## HOW TO COMPLETE THIS TASK
Once the line containing "Menunggu Instruksi Partai" is found in the records below, return it and each following line exactly, up to and including the line containing "いました。播金助教はジェイムズ・ウェッブ宇宙望遠鏡の第1", and nothing else.

--- THE DATA ---

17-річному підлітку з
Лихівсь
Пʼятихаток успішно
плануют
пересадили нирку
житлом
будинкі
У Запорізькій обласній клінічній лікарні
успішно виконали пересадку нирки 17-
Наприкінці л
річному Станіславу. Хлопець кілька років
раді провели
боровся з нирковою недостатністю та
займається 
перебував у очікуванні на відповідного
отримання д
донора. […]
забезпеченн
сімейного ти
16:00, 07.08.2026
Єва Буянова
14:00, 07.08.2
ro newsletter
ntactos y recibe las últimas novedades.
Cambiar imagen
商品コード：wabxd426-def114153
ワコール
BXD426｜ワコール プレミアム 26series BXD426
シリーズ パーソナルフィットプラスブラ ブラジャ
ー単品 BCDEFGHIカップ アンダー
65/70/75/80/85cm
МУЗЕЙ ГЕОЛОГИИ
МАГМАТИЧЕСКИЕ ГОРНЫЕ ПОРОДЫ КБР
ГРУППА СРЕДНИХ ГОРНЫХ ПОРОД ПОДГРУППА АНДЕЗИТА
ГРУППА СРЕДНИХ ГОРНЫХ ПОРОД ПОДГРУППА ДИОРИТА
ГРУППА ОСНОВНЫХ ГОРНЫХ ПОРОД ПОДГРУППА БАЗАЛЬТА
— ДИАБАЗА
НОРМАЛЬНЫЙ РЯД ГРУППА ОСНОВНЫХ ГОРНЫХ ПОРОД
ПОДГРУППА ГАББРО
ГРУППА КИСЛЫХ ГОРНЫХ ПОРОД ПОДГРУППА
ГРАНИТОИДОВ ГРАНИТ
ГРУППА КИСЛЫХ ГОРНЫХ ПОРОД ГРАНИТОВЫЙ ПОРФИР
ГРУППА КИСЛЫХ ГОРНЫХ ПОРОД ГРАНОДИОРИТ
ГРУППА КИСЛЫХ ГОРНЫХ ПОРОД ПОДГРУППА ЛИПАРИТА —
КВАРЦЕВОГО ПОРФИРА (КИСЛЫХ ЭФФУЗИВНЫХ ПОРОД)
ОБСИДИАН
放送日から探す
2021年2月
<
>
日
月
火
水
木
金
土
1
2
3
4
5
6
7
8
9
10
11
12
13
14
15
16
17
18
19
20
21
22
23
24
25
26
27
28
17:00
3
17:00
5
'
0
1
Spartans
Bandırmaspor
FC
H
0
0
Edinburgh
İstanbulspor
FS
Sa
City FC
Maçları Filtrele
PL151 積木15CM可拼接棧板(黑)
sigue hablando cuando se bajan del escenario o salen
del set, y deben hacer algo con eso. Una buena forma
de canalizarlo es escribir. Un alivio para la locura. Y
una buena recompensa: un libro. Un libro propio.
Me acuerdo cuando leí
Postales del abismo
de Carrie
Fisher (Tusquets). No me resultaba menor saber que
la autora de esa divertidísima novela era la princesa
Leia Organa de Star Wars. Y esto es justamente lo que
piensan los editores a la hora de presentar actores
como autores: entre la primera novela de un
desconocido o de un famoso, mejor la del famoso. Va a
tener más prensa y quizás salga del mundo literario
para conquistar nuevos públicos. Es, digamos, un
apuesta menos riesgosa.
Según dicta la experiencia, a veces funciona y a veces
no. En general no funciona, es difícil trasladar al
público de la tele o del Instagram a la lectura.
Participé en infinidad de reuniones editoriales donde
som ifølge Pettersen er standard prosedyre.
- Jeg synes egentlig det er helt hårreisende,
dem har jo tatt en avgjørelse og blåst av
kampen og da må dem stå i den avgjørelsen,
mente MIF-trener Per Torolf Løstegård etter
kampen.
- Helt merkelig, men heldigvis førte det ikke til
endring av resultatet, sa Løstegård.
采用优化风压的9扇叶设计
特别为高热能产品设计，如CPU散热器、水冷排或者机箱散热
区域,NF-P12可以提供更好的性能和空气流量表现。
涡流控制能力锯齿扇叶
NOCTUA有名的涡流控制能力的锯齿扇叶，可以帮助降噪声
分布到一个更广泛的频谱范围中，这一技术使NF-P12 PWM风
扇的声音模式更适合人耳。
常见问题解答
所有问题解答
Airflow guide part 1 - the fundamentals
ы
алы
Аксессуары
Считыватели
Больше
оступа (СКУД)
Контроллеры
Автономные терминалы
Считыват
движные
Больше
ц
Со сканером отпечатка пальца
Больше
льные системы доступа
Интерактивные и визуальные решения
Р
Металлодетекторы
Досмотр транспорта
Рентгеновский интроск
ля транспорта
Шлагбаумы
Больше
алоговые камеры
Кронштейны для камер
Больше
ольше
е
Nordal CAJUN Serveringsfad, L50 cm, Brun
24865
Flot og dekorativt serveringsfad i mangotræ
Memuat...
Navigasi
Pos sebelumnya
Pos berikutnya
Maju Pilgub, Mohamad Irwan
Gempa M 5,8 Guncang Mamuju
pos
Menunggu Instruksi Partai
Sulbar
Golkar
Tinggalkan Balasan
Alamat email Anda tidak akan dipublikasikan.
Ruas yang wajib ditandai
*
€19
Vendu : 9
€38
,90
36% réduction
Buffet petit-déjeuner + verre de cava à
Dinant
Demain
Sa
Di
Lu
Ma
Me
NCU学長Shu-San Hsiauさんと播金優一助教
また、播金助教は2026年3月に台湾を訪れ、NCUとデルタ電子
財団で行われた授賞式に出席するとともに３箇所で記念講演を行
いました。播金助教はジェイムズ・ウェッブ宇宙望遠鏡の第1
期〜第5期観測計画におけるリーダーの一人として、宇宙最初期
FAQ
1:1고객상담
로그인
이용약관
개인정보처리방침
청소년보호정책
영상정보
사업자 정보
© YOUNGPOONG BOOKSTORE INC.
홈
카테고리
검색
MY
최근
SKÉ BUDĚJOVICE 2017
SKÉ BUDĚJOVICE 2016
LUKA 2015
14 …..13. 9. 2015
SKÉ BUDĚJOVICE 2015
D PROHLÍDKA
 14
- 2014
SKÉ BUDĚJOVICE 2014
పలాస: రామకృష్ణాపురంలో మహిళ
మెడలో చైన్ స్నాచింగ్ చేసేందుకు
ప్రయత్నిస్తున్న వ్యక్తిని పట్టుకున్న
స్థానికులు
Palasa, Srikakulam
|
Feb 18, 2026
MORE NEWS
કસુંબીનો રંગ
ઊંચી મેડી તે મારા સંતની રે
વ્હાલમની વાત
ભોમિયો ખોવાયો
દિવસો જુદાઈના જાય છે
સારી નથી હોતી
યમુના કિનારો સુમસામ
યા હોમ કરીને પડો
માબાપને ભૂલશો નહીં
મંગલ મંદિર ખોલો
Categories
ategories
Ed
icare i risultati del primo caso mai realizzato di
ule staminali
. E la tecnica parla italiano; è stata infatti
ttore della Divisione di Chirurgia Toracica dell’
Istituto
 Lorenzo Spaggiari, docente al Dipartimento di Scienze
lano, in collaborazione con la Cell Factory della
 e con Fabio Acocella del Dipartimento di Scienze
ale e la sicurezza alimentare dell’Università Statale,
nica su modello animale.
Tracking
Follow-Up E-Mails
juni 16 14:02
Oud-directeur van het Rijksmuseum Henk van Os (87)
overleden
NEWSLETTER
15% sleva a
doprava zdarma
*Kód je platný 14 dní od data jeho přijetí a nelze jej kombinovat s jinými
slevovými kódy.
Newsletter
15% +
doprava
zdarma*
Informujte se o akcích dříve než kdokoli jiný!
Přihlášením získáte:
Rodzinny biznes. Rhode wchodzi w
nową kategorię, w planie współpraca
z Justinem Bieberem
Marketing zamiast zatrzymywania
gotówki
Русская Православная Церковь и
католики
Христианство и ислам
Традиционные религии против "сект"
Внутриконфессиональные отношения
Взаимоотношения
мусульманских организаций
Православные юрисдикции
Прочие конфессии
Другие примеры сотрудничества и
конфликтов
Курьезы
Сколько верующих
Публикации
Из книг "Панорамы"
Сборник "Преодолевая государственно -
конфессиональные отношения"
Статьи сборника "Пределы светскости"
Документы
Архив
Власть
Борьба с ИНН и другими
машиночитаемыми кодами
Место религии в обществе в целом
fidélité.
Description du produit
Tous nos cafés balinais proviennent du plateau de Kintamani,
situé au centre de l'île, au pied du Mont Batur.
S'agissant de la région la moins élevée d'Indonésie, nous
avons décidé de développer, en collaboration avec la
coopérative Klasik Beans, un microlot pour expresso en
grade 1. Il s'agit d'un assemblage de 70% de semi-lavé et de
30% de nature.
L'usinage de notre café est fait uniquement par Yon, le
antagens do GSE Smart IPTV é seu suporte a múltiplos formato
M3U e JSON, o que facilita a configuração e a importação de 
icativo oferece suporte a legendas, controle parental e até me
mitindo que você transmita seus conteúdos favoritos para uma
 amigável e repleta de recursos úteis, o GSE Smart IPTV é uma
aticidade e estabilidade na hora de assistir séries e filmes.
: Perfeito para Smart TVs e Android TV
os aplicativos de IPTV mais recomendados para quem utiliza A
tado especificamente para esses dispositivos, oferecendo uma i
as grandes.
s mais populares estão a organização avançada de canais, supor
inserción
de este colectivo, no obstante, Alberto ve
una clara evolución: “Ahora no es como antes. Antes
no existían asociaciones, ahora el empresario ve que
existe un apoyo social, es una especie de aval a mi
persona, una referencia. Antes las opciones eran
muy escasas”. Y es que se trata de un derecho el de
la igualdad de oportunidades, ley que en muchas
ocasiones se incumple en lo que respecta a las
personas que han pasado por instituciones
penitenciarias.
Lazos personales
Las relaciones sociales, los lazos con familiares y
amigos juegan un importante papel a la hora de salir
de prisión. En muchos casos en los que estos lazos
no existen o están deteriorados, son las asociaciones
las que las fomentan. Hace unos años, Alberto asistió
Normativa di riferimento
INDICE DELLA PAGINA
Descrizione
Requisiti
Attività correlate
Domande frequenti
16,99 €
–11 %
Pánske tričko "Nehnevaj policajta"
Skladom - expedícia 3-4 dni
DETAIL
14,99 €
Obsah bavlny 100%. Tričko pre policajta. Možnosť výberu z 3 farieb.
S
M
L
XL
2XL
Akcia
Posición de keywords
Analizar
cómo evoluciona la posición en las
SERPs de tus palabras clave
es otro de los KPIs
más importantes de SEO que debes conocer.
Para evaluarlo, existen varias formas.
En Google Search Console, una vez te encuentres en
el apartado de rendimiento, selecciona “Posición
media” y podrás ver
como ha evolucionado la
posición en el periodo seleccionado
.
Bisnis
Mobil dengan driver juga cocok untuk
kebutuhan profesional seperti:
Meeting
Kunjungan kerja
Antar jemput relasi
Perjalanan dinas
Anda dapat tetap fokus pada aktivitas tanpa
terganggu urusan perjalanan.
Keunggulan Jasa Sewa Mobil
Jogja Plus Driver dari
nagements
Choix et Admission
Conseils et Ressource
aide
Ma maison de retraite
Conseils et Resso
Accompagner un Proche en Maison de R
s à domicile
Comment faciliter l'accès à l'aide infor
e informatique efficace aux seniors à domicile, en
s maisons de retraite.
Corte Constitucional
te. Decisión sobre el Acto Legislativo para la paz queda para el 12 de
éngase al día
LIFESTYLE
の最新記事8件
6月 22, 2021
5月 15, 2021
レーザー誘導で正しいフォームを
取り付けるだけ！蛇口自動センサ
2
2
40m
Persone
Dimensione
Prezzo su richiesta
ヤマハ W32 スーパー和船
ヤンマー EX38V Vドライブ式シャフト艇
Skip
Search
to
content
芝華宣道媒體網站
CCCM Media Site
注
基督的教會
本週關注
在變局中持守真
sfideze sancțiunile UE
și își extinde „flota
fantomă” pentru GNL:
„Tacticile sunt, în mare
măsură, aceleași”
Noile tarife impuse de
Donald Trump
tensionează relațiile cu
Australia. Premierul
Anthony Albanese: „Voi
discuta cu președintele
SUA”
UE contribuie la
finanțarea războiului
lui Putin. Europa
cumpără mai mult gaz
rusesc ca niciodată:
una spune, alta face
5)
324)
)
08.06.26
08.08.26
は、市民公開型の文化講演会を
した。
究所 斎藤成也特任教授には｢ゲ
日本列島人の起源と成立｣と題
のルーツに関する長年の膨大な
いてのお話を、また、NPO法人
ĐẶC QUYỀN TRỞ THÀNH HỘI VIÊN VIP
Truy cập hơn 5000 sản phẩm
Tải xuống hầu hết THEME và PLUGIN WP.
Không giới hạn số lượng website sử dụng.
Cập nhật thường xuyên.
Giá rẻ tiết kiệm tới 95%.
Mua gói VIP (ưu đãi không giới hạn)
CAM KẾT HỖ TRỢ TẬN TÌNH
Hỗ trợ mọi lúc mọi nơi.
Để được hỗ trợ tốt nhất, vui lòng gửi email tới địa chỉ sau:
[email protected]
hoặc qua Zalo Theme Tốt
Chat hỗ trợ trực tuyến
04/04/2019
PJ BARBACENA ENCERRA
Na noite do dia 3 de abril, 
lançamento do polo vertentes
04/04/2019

---

## RESPONSE TO THE TASK
Menunggu Instruksi Partai
Sulbar
Golkar
Tinggalkan Balasan
Alamat email Anda tidak akan dipublikasikan.
Ruas yang wajib ditandai
*
€19
Vendu : 9
€38
,90
36% réduction
Buffet petit-déjeuner + verre de cava à
Dinant
Demain
Sa
Di
Lu
Ma
Me
NCU学長Shu-San Hsiauさんと播金優一助教
また、播金助教は2026年3月に台湾を訪れ、NCUとデルタ電子
財団で行われた授賞式に出席するとともに３箇所で記念講演を行
いました。播金助教はジェイムズ・ウェッブ宇宙望遠鏡の第1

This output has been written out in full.